Helium is used as a gas detector because it provides excellent test sensitivity and is inexpensive, inert, and lightweight. It works by pumping helium gas into the suspect system and when the leak is found, the helium leak detector can measure the rate of the leak. Specifically, a helium mass spectrometer is able to release stored helium from a vacuum chamber within the detector mechanism, and then read the ion response as the helium collides with whatever is leaking into the air.
The leak rate is displayed in numeric and bar graph data on a touch screen. The leak rate helps gauge how fast the leak is happening, how much of the substance it is leaking and what the substance is. It is a popular system. Helium leak detectors are available in automatic, semi-automatic, and manual testing systems.
They are also available as portable mechanisms, particularly because leaks are often hard to access since they are among pipes, which can be underground, in the ceiling or in the walls.
Helium leak detectors are most often used in steam turbine and condenser air in leakage testing, chemical and plastics production, heat exchangers and underground pipelines. Helium leak detection is common in industries including aerospace, automotive, industrial, hydrogen energy, medical and packaging, RAC/HVAC, utilities and power.
Many other leak detection devices and systems are used in these industries and more as well. Electronic leak detectors make use of heated diodes to sense a gas leak within an environment and set off an alarm. Such alarms can be targeted towards multiple senses: some emit the smell of rotten eggs to get human attention while others emit high pitched noises.
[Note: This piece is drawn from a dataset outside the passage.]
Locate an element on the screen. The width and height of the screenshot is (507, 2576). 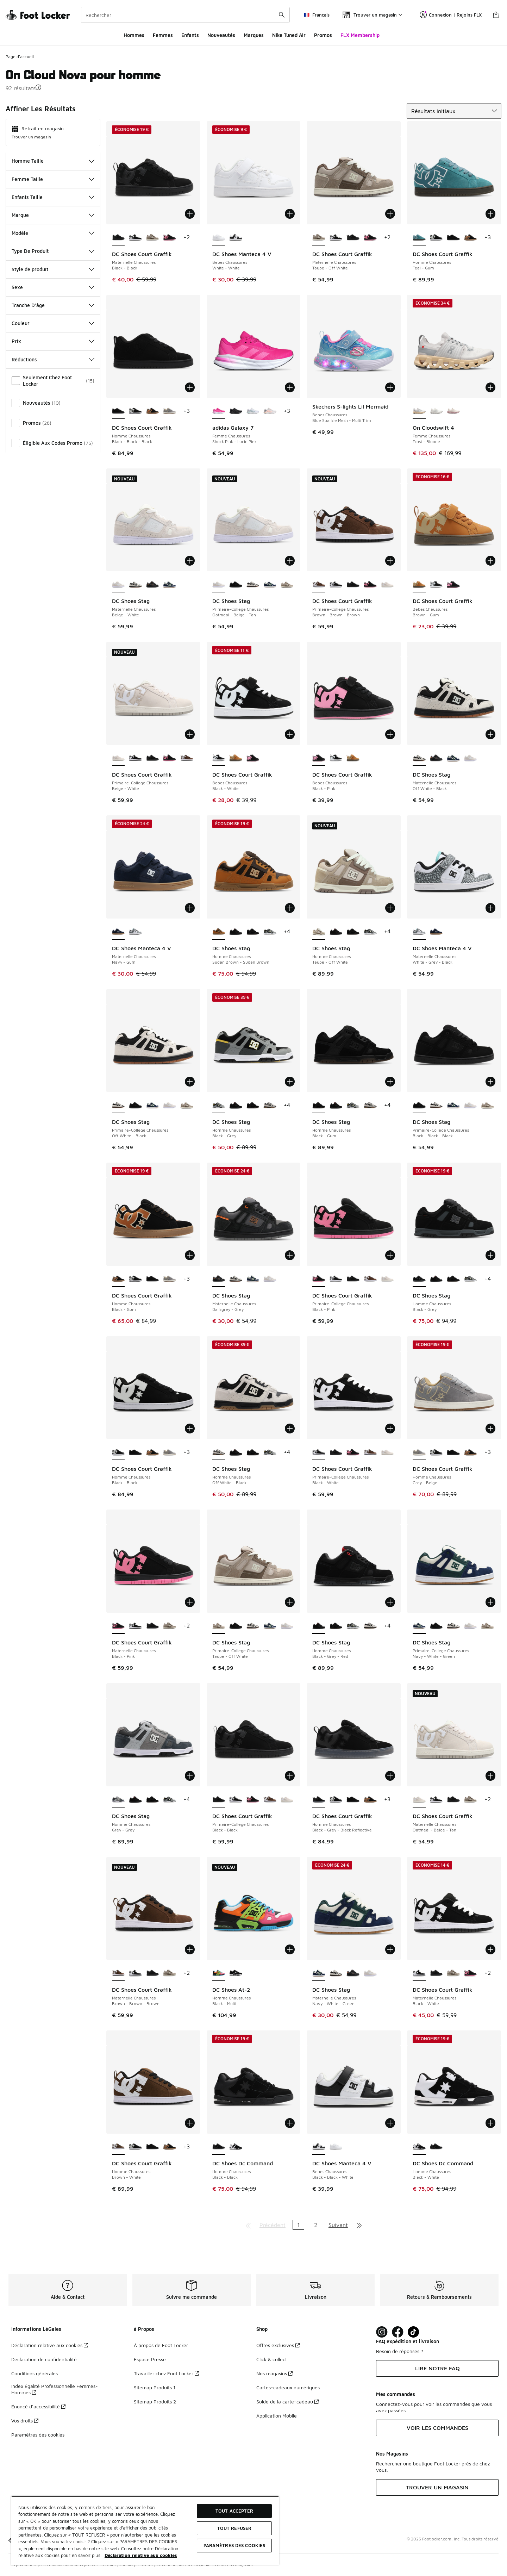 [DC Shoes Stag - Maternelle Chaussures Darkgrey-Grey] is located at coordinates (152, 584).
Other leak detection products include the gas analyzers, which come in before the mass spectrometers to identify what the gas is, although they can not identify where the leak is occurring. After the Freon gas scare in the 1970’s, which still has a Freon leak detector for older cooling system models today, the refrigerant industry has worked hard to ensure that no individual piece of equipment or the ozone layer are harmed by unheeded gas leaks.